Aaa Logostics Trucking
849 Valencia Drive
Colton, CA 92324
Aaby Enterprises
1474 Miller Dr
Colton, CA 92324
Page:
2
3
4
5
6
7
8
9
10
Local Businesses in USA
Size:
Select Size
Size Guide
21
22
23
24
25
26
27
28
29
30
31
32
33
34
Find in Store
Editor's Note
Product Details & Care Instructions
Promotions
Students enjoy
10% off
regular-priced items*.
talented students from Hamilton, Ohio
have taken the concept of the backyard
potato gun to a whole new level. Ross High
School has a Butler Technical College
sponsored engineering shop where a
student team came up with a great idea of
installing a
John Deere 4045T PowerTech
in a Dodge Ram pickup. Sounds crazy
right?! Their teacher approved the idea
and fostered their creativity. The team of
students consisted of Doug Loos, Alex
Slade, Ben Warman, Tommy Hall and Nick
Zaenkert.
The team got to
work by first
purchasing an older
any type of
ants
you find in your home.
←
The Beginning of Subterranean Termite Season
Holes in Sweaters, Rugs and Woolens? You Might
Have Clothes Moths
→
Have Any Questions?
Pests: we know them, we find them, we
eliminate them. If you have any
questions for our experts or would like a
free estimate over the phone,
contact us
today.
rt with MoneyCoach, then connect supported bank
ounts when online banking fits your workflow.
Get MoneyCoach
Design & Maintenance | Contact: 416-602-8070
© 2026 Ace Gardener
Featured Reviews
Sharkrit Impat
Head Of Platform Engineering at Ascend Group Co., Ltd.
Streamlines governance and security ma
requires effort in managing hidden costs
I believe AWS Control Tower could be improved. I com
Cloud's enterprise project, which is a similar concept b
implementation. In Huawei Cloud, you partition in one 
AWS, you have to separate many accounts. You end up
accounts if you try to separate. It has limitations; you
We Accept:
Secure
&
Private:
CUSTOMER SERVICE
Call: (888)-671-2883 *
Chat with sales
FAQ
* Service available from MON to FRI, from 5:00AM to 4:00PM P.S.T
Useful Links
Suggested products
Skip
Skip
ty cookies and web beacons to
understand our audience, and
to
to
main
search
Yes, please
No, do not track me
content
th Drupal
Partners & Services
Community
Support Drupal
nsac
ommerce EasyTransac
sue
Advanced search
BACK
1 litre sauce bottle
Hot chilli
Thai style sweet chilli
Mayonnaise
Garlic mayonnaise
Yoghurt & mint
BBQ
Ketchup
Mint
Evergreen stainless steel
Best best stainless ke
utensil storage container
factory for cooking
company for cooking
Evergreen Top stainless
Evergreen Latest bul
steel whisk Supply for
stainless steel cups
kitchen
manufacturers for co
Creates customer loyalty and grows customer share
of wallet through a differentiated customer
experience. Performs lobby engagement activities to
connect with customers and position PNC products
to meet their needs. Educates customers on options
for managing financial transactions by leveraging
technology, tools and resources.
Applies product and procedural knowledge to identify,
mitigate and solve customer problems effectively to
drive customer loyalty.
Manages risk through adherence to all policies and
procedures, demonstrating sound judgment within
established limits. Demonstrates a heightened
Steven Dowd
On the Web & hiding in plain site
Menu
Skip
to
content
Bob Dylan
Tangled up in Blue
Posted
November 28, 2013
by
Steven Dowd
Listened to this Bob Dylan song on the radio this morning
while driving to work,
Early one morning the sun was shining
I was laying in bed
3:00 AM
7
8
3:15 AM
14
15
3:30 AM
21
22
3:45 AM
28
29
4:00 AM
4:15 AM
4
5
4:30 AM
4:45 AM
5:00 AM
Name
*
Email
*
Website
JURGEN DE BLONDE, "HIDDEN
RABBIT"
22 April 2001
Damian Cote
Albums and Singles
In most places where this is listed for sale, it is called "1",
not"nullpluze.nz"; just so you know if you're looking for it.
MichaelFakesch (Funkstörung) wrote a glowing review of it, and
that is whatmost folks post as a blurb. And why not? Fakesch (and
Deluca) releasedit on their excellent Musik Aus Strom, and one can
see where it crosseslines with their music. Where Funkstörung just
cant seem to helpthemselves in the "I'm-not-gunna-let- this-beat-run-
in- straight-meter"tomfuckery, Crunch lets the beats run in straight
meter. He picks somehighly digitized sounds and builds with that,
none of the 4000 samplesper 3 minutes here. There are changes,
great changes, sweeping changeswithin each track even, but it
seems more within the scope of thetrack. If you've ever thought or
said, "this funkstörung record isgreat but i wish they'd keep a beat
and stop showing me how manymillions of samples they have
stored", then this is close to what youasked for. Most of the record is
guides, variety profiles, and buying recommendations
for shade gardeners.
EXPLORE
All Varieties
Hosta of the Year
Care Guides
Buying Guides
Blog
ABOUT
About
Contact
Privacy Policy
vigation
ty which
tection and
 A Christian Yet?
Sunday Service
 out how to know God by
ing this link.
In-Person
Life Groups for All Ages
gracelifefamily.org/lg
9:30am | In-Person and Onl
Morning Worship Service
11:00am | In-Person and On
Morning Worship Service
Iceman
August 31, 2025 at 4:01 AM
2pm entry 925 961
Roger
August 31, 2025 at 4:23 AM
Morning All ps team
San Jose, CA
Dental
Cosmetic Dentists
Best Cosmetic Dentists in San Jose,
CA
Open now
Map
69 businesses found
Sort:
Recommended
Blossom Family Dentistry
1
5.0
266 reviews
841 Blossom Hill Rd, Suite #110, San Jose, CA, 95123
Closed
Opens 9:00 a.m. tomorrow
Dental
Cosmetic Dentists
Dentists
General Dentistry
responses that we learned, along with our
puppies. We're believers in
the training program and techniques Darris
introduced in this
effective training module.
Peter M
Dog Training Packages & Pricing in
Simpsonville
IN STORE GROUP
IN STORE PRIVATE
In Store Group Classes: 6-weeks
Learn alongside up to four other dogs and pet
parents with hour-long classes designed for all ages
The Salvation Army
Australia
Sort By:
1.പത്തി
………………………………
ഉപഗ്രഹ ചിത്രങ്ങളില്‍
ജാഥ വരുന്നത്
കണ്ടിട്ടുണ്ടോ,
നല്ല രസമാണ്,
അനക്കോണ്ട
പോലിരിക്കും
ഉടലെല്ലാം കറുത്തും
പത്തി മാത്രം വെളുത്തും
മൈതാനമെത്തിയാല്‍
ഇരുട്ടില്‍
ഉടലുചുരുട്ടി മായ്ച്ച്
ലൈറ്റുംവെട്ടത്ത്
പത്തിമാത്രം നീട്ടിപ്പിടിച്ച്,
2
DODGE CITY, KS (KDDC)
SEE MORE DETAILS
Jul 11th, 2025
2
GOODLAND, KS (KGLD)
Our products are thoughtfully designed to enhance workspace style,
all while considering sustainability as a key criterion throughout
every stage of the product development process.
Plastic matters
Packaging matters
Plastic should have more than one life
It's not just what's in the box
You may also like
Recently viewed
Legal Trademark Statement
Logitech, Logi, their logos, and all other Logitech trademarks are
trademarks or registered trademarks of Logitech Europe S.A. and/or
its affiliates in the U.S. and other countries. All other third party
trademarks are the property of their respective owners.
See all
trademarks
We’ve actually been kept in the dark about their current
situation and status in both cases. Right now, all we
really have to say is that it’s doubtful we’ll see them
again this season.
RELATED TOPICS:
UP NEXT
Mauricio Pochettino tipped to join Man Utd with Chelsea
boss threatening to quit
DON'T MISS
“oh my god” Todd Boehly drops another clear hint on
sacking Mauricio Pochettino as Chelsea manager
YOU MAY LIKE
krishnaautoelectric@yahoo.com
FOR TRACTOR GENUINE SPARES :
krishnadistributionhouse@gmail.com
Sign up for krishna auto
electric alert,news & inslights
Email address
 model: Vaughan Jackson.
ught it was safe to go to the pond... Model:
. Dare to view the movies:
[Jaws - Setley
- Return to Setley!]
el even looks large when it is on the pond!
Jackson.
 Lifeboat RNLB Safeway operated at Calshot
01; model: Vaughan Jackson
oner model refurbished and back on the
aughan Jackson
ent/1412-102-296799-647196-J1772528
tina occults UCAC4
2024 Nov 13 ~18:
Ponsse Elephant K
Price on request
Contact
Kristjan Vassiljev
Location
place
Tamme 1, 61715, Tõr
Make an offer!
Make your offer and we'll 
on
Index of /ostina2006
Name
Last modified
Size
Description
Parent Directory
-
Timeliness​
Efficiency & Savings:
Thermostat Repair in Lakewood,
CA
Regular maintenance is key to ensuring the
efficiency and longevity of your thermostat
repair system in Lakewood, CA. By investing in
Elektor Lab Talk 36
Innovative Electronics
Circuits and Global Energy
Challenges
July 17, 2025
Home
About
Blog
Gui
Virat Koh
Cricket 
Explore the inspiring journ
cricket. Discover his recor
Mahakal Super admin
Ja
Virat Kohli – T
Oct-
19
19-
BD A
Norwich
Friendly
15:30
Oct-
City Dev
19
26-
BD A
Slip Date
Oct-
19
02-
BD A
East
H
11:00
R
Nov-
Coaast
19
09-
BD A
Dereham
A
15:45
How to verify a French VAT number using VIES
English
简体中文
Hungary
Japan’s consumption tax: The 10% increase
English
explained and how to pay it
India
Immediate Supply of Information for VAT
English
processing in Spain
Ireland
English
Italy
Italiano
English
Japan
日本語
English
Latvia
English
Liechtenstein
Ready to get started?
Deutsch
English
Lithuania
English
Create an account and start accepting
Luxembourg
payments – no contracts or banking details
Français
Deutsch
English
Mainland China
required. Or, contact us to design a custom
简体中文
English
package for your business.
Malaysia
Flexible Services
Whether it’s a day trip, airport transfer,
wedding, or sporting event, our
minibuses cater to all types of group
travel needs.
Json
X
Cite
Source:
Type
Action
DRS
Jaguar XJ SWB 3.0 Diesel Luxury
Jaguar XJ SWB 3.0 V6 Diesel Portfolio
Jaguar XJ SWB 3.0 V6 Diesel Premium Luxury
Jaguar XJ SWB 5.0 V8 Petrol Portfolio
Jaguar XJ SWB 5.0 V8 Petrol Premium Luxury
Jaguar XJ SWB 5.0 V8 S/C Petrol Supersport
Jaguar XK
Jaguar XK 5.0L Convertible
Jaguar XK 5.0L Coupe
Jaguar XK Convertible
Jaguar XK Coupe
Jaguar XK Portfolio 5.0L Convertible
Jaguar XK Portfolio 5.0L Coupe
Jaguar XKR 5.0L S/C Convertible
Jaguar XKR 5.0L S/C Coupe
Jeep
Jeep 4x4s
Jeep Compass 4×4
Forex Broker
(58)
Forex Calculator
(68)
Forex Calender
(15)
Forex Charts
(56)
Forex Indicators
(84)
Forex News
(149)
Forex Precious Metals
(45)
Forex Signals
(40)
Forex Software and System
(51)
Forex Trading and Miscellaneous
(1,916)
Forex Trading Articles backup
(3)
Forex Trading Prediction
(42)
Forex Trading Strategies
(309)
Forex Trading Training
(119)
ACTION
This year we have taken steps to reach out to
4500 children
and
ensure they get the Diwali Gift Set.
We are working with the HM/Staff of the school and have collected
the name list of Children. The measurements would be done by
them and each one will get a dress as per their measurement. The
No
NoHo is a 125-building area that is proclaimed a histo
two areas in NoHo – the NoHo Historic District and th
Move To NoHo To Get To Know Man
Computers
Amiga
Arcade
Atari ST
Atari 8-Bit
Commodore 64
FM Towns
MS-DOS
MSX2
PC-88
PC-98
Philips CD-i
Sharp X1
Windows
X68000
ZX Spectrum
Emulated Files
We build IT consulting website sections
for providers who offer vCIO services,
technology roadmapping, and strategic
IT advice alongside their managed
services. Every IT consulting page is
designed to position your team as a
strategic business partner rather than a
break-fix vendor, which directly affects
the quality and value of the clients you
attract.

The task.
Your answer should be the exact lines above from the one with "Opens 9:00 a.m. tomorrow" through the one with "krishnaautoelectric@yahoo.com", both included, and nothing besides.

Answer section.
Opens 9:00 a.m. tomorrow
Dental
Cosmetic Dentists
Dentists
General Dentistry
responses that we learned, along with our
puppies. We're believers in
the training program and techniques Darris
introduced in this
effective training module.
Peter M
Dog Training Packages & Pricing in
Simpsonville
IN STORE GROUP
IN STORE PRIVATE
In Store Group Classes: 6-weeks
Learn alongside up to four other dogs and pet
parents with hour-long classes designed for all ages
The Salvation Army
Australia
Sort By:
1.പത്തി
………………………………
ഉപഗ്രഹ ചിത്രങ്ങളില്‍
ജാഥ വരുന്നത്
കണ്ടിട്ടുണ്ടോ,
നല്ല രസമാണ്,
അനക്കോണ്ട
പോലിരിക്കും
ഉടലെല്ലാം കറുത്തും
പത്തി മാത്രം വെളുത്തും
മൈതാനമെത്തിയാല്‍
ഇരുട്ടില്‍
ഉടലുചുരുട്ടി മായ്ച്ച്
ലൈറ്റുംവെട്ടത്ത്
പത്തിമാത്രം നീട്ടിപ്പിടിച്ച്,
2
DODGE CITY, KS (KDDC)
SEE MORE DETAILS
Jul 11th, 2025
2
GOODLAND, KS (KGLD)
Our products are thoughtfully designed to enhance workspace style,
all while considering sustainability as a key criterion throughout
every stage of the product development process.
Plastic matters
Packaging matters
Plastic should have more than one life
It's not just what's in the box
You may also like
Recently viewed
Legal Trademark Statement
Logitech, Logi, their logos, and all other Logitech trademarks are
trademarks or registered trademarks of Logitech Europe S.A. and/or
its affiliates in the U.S. and other countries. All other third party
trademarks are the property of their respective owners.
See all
trademarks
We’ve actually been kept in the dark about their current
situation and status in both cases. Right now, all we
really have to say is that it’s doubtful we’ll see them
again this season.
RELATED TOPICS:
UP NEXT
Mauricio Pochettino tipped to join Man Utd with Chelsea
boss threatening to quit
DON'T MISS
“oh my god” Todd Boehly drops another clear hint on
sacking Mauricio Pochettino as Chelsea manager
YOU MAY LIKE
krishnaautoelectric@yahoo.com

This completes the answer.